A inspiração para a obra partiu da leitura de Les paradis artificiels (1860), livro de Baudelaire onde o autor traduz para francês grandes excertos do livro de Thomas Quincey, Confessions of an Opium Eater, que Freitas Branco terá lido quando estudou em Paris. Numas notas que o próprio compositor escreveu para a estreia inglesa de Paraísos Artificiais, podemos ler que a primeira e a secção central da obra representam “Os prazeres” e a terceira secção “As torturas do ópio”.

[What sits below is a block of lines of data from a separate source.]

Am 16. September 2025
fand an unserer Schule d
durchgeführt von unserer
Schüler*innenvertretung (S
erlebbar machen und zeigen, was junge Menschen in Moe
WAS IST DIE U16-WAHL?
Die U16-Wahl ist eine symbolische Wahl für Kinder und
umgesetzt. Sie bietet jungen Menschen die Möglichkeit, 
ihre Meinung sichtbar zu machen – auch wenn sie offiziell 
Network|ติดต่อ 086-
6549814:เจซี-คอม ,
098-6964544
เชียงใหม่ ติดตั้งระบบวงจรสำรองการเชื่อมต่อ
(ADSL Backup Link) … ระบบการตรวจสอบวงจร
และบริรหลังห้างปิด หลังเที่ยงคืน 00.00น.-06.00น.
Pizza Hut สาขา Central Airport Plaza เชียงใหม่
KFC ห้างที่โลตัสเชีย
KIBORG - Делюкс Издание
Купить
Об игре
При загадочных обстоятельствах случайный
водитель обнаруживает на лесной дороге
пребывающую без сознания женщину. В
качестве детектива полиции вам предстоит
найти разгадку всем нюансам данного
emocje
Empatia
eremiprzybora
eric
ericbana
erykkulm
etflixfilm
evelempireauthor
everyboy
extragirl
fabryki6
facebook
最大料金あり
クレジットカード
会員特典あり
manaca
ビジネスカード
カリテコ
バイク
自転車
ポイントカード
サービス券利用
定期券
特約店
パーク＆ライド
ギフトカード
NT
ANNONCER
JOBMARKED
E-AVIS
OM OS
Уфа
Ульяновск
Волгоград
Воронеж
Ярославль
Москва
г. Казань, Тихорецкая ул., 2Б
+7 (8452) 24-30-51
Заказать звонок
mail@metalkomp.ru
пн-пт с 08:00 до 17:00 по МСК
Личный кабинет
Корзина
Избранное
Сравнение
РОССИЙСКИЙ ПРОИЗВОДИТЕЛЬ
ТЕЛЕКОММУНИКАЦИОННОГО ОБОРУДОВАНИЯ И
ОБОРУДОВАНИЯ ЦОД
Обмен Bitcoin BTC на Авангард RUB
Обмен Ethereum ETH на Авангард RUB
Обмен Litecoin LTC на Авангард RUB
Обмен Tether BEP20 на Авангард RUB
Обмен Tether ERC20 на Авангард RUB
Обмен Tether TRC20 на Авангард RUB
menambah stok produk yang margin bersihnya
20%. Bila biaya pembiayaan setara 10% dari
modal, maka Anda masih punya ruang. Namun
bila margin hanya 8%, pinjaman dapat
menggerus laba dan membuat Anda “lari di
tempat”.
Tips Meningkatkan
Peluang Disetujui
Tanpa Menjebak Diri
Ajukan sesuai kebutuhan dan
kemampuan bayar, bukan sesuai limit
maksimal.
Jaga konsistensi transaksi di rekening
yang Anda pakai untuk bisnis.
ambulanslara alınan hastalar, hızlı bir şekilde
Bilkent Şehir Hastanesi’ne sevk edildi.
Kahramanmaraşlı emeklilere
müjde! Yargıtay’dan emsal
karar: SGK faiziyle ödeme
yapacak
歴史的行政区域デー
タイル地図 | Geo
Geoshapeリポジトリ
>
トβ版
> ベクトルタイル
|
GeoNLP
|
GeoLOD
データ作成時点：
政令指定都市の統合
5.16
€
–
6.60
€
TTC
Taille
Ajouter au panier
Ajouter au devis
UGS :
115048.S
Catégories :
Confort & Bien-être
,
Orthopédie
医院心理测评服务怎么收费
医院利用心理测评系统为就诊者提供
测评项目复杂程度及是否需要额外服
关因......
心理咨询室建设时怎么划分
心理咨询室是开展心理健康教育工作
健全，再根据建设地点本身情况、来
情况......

O jogo de coloridos orquestrais que associamos aos compositores impressionistas franceses do início do século XX é ideal para criar este tipo de “arte da sugestão”, na qual se transmite uma experiência mais sensorial da música. No livro original de Quincey, o autor descreve as sensações de «estar à distância e acima dos ruídos da terra », uma experiência sensorial delirante que numa primeira fase é radiante e maravilhosamente reveladora, mas que depois mergulha o indivíduo num grande sofrimento, um pesadelo do qual não consegue despertar.
Não admira pois que a obra comece com doçura, sem levantar grandes contrariedades (para a época), e que termine de forma dissonante, uma alusão aos dois sentimentos que o consumidor de ópio experiencia. É um pouco como reviver as mesmas experiências em prismas opostos, razão pela qual os mesmos motivos musicais são repetidos de forma completamente diferente.
Para termos uma ideia da novidade que a obra representou na época, podemos referir as associações musicais que Alexandre Delgado estabelece entre Paraísos Artificiais de Freitas Branco, Daphnis et Chloé de Ravel e A Sagração da Primavera de Stravinski, sendo que estas duas obras capitais da história da música foram escritas posteriormente.
A recepção da obra aquando da sua estreia foi tudo menos consensual, como seria de esperar no meio musical extremamente conservador da capital portuguesa.